Churchyard exhibited with the Norwich Society of Artists in 1829, and his friend George Rowe, a fellow artist from Woodbridge also exhibited there in 1830, confirming Churchyard had exposure to the Norwich scene. In 1828 a visit to Woodbridge by John Berney Crome, the eldest of the sons, may indicate a previous contact during Churchyard's visits to Norwich. Perhaps Churchyard had struck up a friendship with J.B.Crome, who certainly handled and sold his father’s pictures providing a possible source of works for Churchyard.

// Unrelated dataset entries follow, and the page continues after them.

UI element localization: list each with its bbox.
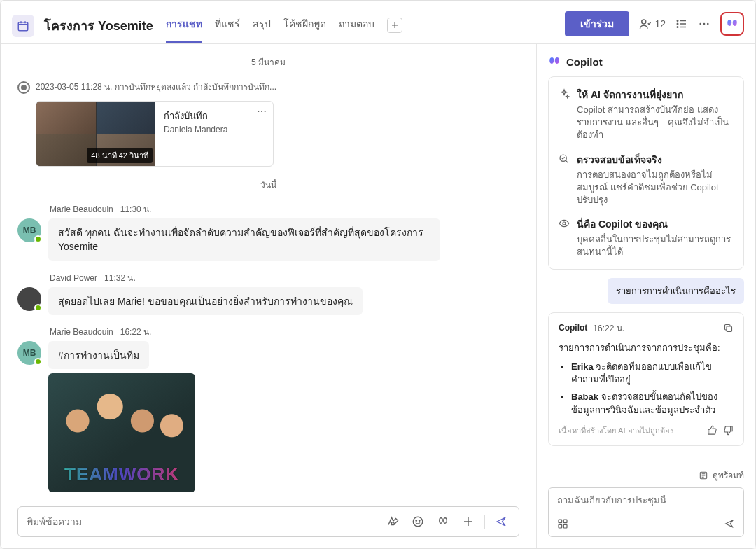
- recording-meta-text: 2023-03-05 11:28 น. การบันทึกหยุดลงแล้ว …: [36, 80, 519, 93]
- presence-icon: [34, 235, 42, 243]
- svg-rect-0: [18, 22, 28, 30]
- add-icon[interactable]: [459, 514, 477, 529]
- copilot-reply-time: 16:22 น.: [593, 321, 624, 335]
- svg-rect-19: [564, 520, 567, 523]
- copilot-intro-card: ให้ AI จัดการงานที่ยุ่งยากCopilot สามารถ…: [548, 76, 744, 270]
- list-button[interactable]: [676, 18, 688, 30]
- intro-item-title: ให้ AI จัดการงานที่ยุ่งยาก: [577, 87, 734, 102]
- presence-icon: [34, 358, 42, 366]
- intro-item-title: นี่คือ Copilot ของคุณ: [577, 216, 734, 232]
- svg-rect-21: [564, 524, 567, 528]
- user-message-bubble: รายการการดำเนินการคืออะไร: [608, 278, 744, 304]
- list-item: Babak จะตรวจสอบขั้นตอนถัดไปของข้อมูลการว…: [571, 391, 734, 417]
- copilot-reply-author: Copilot: [559, 323, 587, 333]
- copilot-input[interactable]: [557, 495, 735, 506]
- emoji-icon[interactable]: [409, 514, 427, 529]
- message-bubble: สวัสดี ทุกคน ฉันจะทำงานเพื่อจัดลำดับความ…: [48, 218, 440, 261]
- eye-icon: [559, 218, 570, 258]
- message-input[interactable]: [27, 516, 377, 527]
- svg-point-7: [707, 22, 709, 25]
- send-icon[interactable]: [492, 514, 510, 529]
- date-separator: 5 มีนาคม: [18, 55, 519, 69]
- svg-point-3: [677, 23, 678, 25]
- avatar[interactable]: MB: [18, 341, 41, 365]
- copilot-title: Copilot: [566, 56, 603, 68]
- svg-point-9: [261, 111, 262, 112]
- gif-caption: TEAMWORK: [64, 464, 179, 485]
- gif-attachment[interactable]: TEAMWORK: [48, 373, 195, 492]
- participants-count: 12: [654, 18, 666, 29]
- tabs: การแชท ที่แชร์ สรุป โค้ชฝึกพูด ถามตอบ: [166, 8, 402, 43]
- svg-point-4: [677, 26, 678, 27]
- svg-point-12: [416, 520, 417, 522]
- svg-rect-16: [727, 326, 732, 332]
- copilot-toggle-button[interactable]: [720, 12, 744, 36]
- join-button[interactable]: เข้าร่วม: [565, 11, 629, 36]
- compose-box[interactable]: [18, 506, 519, 537]
- message-group: David Power 11:32 น. สุดยอดไปเลย Marie! …: [18, 271, 519, 315]
- tab-summary[interactable]: สรุป: [253, 8, 271, 43]
- copilot-logo-icon: [548, 55, 561, 68]
- message-author: David Power: [50, 273, 97, 283]
- search-check-icon: [559, 153, 570, 207]
- copilot-reply-card: Copilot 16:22 น. รายการการดำเนินการจากกา…: [548, 312, 744, 446]
- message-group: Marie Beaudouin 16:22 น. MB #การทำงานเป็…: [18, 325, 519, 492]
- svg-rect-18: [559, 520, 562, 523]
- copy-icon[interactable]: [723, 323, 734, 333]
- svg-point-13: [419, 520, 421, 522]
- recording-thumbnail: 48 นาที 42 วินาที: [36, 102, 155, 166]
- intro-item-desc: การตอบสนองอาจไม่ถูกต้องหรือไม่สมบูรณ์ แช…: [577, 169, 734, 207]
- message-bubble: สุดยอดไปเลย Marie! ขอขอบคุณเป็นอย่างยิ่ง…: [48, 287, 363, 315]
- message-time: 11:32 น.: [104, 271, 136, 284]
- tab-coach[interactable]: โค้ชฝึกพูด: [284, 8, 326, 43]
- recording-author: Daniela Mandera: [164, 125, 265, 134]
- recording-meta-row: 2023-03-05 11:28 น. การบันทึกหยุดลงแล้ว …: [18, 80, 519, 94]
- avatar[interactable]: [18, 287, 41, 311]
- svg-point-1: [642, 20, 646, 24]
- view-prompts-button[interactable]: ดูพร้อมท์: [537, 468, 744, 482]
- intro-item-desc: Copilot สามารถสร้างบันทึกย่อ แสดงรายการง…: [577, 104, 734, 142]
- sparkle-icon: [559, 88, 570, 142]
- add-tab-button[interactable]: [387, 18, 402, 33]
- intro-item-title: ตรวจสอบข้อเท็จจริง: [577, 152, 734, 167]
- message-time: 11:30 น.: [120, 202, 152, 216]
- copilot-compose[interactable]: [548, 487, 744, 537]
- svg-point-2: [677, 20, 678, 21]
- recording-indicator-icon: [18, 81, 30, 94]
- chat-pane: 5 มีนาคม 2023-03-05 11:28 น. การบันทึกหย…: [1, 44, 537, 548]
- thumbs-up-icon[interactable]: [707, 425, 718, 436]
- action-items-list: Erika จะติดต่อทีมออกแบบเพื่อแก้ไขคำถามที…: [559, 361, 734, 417]
- avatar[interactable]: MB: [18, 218, 41, 242]
- more-button[interactable]: [698, 18, 710, 30]
- copilot-compose-icon[interactable]: [434, 514, 452, 529]
- format-icon[interactable]: [384, 514, 402, 529]
- svg-point-6: [704, 22, 706, 25]
- date-separator: วันนี้: [18, 178, 519, 191]
- copilot-reply-lead: รายการการดำเนินการจากการประชุมคือ:: [559, 340, 734, 355]
- recording-title: กำลังบันทึก: [164, 109, 265, 123]
- send-icon[interactable]: [724, 518, 735, 529]
- recording-more-icon[interactable]: [256, 106, 267, 117]
- tab-chat[interactable]: การแชท: [166, 8, 202, 43]
- message-author: Marie Beaudouin: [50, 327, 113, 337]
- tab-qna[interactable]: ถามตอบ: [339, 8, 374, 43]
- meeting-icon: [12, 15, 34, 37]
- svg-point-10: [265, 111, 266, 112]
- list-item: Erika จะติดต่อทีมออกแบบเพื่อแก้ไขคำถามที…: [571, 361, 734, 387]
- message-bubble: #การทำงานเป็นทีม: [48, 341, 149, 369]
- header: โครงการ Yosemite การแชท ที่แชร์ สรุป โค้…: [1, 1, 755, 44]
- tab-shared[interactable]: ที่แชร์: [215, 8, 240, 43]
- message-author: Marie Beaudouin: [50, 204, 113, 214]
- participants-button[interactable]: 12: [639, 18, 666, 30]
- page-title: โครงการ Yosemite: [44, 15, 153, 36]
- copilot-user-message: รายการการดำเนินการคืออะไร: [548, 278, 744, 304]
- svg-point-5: [699, 22, 701, 25]
- thumbs-down-icon[interactable]: [723, 425, 734, 436]
- prompt-grid-icon[interactable]: [557, 518, 568, 529]
- message-group: Marie Beaudouin 11:30 น. MB สวัสดี ทุกคน…: [18, 202, 519, 261]
- recording-card[interactable]: 48 นาที 42 วินาที กำลังบันทึก Daniela Ma…: [36, 101, 274, 167]
- intro-item-desc: บุคคลอื่นในการประชุมไม่สามารถดูการสนทนาน…: [577, 233, 734, 258]
- svg-point-8: [258, 111, 259, 112]
- svg-point-11: [413, 517, 423, 527]
- message-time: 16:22 น.: [120, 325, 152, 338]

 Due to the lack of dated works by Churchyard it is difficult to be exact when assessing the time at which Churchyard became aware of Crome’s work. By the mid 1820’s he was developing his fluent style with some regard for Crome’s tonal values and especially to the Norwich master's later brushwork technique. Crome's sketchy 'Postwick Grove' at Norwich, if combined with a Constable oil study, would result in something resembling a typical Churchyard of his later years  It is likely Churchyard admired many artists, from the Dutch 17th century to his contemporary British exhibitors.

John Constable's influence on his work was not, in my opinion, as strong  as that of John Crome in the 1820’s. It is plausible the Constable Estate sale in 1837 released a number of oil sketches on to the market, some of which ended up passing though Churchyard’s hands resulting in his later pictures reflecting this fresher style.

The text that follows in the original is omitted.